Google Drive and vim - two very good friends

This is a day I feel I have been waiting for ever since I got my first computer.

I managed to seamlessly share a text document between Windows XP and Mac OS X with vim using Google Drive. And it even works offline.

Once you have installed Google Drive, the procedure is very, very simple.

First assume that you sit in a bus or airplane without internet.
  1. On XP, open Cygwin, or whatever environment you use to run vim.
  2. Navigate to the Google Drive folder.
  3. Create a new document using vim.
  4. Save and close the document.
  5. When you get somewhere with internet just wake up your XP laptop, and wait for the synchronisation.
  6. While you wait, take out your Mac.
  7. Access the Mac's Google Drive folder using Terminal. The document is there.
  8. Open the document in vim and enjoy.
I should perhaps add that I use vim because it is quick and simple and has no disturbing elements. You should be able to use Notepad or Ultraedit and TextEdit or TextWrangler and do exactly the same thing.

...

Update 18 October 2018: There are now many more options, of course. You can use any Windows version with cygwin or any other environment with vim. You can use any kind of shared drive, like iCloud or OneDrive equally well as Google Drive. Life is much easier than it was half a dozen years ago.

How do I type in UK English using a US English keyboard in MS Word 2010?

28 April 2012. Updated with a solution to the rant in italics below.

To solve a problem in MS Word, the obvious solution is to leave MS Word. In Windows XP, you go to the task bar > Settings > Control Panel > Regional and Language Options. Inside that control panel you click on the tab Languages > Details, and you come to the "Text Services and Input Languages" control panel.

When you Add English (United Kingdom) as Input Language, by default, XP installs the "Keyboard layout" United Kingdom. However, one can activate the choice of keyboard by clicking on the checkbox next to it. Then one needs to manually choose "US" as keyboard layout. To make it appear as default in MS Word and other applications, select the combination "English (United Kingdom) - US" as "Default input language".

I still do not understand why Word insists on changing language with layout, but it is admittedly not causing much of a problem any more.



....
I have no idea.


Usually, I try to come with solutions to problems in my blogs, and occasionally whining complaints.
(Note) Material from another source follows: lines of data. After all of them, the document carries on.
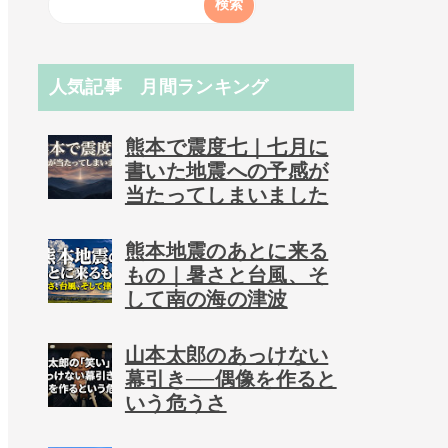
人気記事 月間ランキング
熊本で震度七｜七月に
書いた地震への予感が
当たってしまいました
熊本地震のあとに来る
もの｜暑さと台風、そ
して南の海の津波
山本太郎のあっけない
幕引き──偶像を作ると
いう危うさ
Today is the time for a desperate question.


I'm not American. Neither am I UKian, but I am used to UK English, and I want to go on typing UK English, as I have been doing the last forty years of my life.

My Windows XP laptop has a US keyboard. Every time I type in Microsoft Word 2010, the computer awards me a US green card or citizenship and the spelling turns into US English.
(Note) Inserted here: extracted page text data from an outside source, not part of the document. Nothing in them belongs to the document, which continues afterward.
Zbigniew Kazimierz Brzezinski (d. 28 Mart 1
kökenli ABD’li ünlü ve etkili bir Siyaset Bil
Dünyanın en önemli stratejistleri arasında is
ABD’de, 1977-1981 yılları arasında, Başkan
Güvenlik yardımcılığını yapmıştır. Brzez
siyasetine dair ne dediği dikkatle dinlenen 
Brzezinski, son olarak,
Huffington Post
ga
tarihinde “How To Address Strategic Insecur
I have set UK English to default language of MS Office. MS Word proudly displays that language as default, when I start a new document. However, as soon as I actually type, it switches to US English.


I have tried the UK English keyboard layout, and then the text stays UK English. However, there are plenty of keys that do not correspond to the physical keyboard. Besides, I suspect one key is missing, as I cannot find backslash anywhere with a soft UK English keyboard layout.


Dear mr. Microsoft,


Am I really the only person in the world who wants to type UK English with a US keyboard? Is it really an unforgivable sin to mix the twain? If it is, can you not grant me absolution in secret, and let me, just me, type UK English with my US keyboard? It can stay between us. I could promise not to tell anyone else that you granted me this generous favour. Or favor.